S&P downgrades Azerbaijan to junk

S&P downgrades Azerbaijan to junk
Azerbaijan capital Baku's seafront. Photo by CC
By bne IntelliNews January 29, 2016

Rating agency Standard & Poor's downgraded Azerbaijan's long- and short-term ratings from 'BBB-/A-3' to 'BB+/B' on January 29 following a difficult week for the oil-producing nation, which included more banking trouble and reports, later denied, about a possible $4bn emergency loan from the International Monetary Fund and the World Bank.

S&P justified its rating action by the decline in oil prices, which is expected to lead to budget deficits until 2018, rising external risks after the central bank's reserves dropped by two-thirds to $5bn over the last 18 months, and by an expected contraction of the Azerbaijani economy in 2016 on the back of weaker exports and consumption.

"We now expect the economy will contract by 1% in 2016 as exports decline and consumption falls in the wake of the sizable devaluation of the Azerbaijani manat at the end of last year," the rating agency said in its statement. "We also expect per capita GDP, in dollar terms, to almost halve between 2014 and 2016." 

Azerbaijan has had a rough start of the year. Its tanking currency and skyrocketing inflation so incensed its normally cowed citizens to take to the streets in a dozen regions, prompting the instability-averse authorities to forcefully disperse the demonstrations and commit themselves to social policies that they can hardly afford at this point.

The credit rating downgrades should be a reality check for Azerbaijan and other commodity exporters, according to Commerzbank analyst Simon Quijano-Evans, as commodity prices are not expected to bounce back for at least another year.
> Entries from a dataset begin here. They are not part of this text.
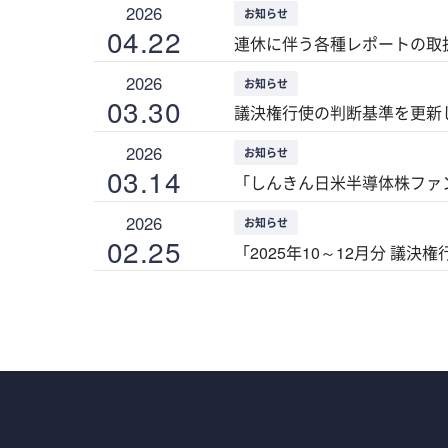
2026
お知らせ
04.22
連休に伴う各種レポートの取扱
2026
お知らせ
03.30
議決権行使の判断基準を更新
2026
お知らせ
03.14
「しんきん日米半導体株ファン
2026
お知らせ
02.25
「2025年10～12月分 議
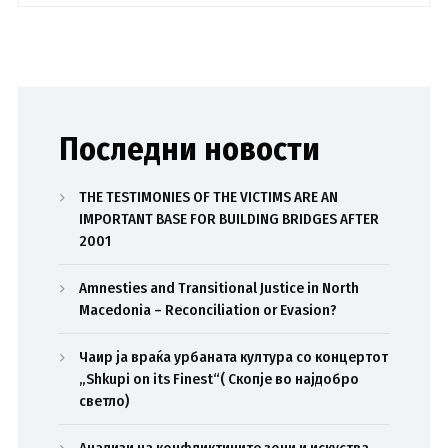
Последни новости
THE TESTIMONIES OF THE VICTIMS ARE AN
IMPORTANT BASE FOR BUILDING BRIDGES AFTER
2001
Amnesties and Transitional Justice in North
Macedonia – Reconciliation or Evasion?
Чаир ја враќа урбаната култура со концертот
„Shkupi on its Finest“( Скопје во најдобро
светло)
Анализи на конфликтините зони и искуства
These countries should actively pursue an economic diversification agenda. he adds. 

While the short-term outlook for consumption following the double devaluation of the Azerbaijani manat in 2015, declining oil production from ageing fields, and lower government spending in real terms is gloomy, S&P anticipates that gas production from the Shah Deniz II offshore gasfield, due to come on stream in 2019 and to be exported to Turkey and Europe via a network of pipelines currently under construction, will benefit the country's credit rating over the longer term.
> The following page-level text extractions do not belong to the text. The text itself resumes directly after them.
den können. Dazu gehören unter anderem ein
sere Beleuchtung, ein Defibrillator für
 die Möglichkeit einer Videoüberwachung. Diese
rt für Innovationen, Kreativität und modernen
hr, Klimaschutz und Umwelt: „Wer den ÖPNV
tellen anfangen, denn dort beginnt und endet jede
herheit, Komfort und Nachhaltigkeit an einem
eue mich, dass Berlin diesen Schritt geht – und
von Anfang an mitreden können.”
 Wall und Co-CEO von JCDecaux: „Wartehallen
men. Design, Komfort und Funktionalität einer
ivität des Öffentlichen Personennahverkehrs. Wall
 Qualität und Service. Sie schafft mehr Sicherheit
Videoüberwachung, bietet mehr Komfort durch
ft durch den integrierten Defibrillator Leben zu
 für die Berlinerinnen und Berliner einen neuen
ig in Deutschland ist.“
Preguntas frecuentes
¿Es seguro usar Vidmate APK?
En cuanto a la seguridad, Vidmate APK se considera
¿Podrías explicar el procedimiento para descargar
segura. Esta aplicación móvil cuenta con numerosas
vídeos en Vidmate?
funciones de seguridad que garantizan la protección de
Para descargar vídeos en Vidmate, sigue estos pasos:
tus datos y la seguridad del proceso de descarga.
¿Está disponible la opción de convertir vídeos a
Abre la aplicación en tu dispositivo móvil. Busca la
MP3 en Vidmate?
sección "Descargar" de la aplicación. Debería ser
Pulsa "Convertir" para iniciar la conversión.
After years of generous budget surpluses, Azerbaijan incurred a total budget deficit close to 7% of GDP in 2015, the rating agency estimates, and is expected to run deficits averaging 2% of GDP in 2016-2018. Despite the rating downgrade, Azerbaijan continues to maintain a strong fiscal position thanks to the sovereign wealth fund Sofaz, the assets of which almost equal the country's GDP after the devaluation. Having lost some $3bn of its assets in 2015, Sofaz is expected to lose another $3bn, down to $31bn, by 2017, according to S&P's forecast.

Meanwhile, monetary policy continues to be ineffective despite the regulator's relinquishing of control over the currency in 2015 due to the high dollarisation of resident deposits, which S&P estimates to have reached 80% at end-December. Expected bank bailouts in 2016 could push Baku's already unbalanced budget over the edge, Nomura Intenational's Tim Ash warned in a January 29 note.

Azerbaijan was expecting a rating downgrade, Finance Minister Samir Sharifov told journalists on January 28. While Sharifov denied Baku's urgent need to borrow money, more downgrades are likely to follow. Fitch last affirmed Azerbaijan's 'BBB-' rating in September and Moody's its 'Baa3' rating in December, but they are also likely to revise them down in the coming weeks.

Azerbaijan's domestic state and private entities have little exposure to foreign capital markets, with the exception of mining company Anglo Asian Mining that is listed on the London Stock Exchange. But national oil company Socar issued some $1.5bn in bonds in 2012-2013, and Baku raised some $1.2bn in its debut Eurobond issue in 2014. 

Borrowing from international financial institutions would be a prudential move that could help restore confidence in the economy, but there would need to be a trade-off in that the government would have to relinquish some of its tight control over the economy and public finances if it commits to such an arrangement, Ash concludes.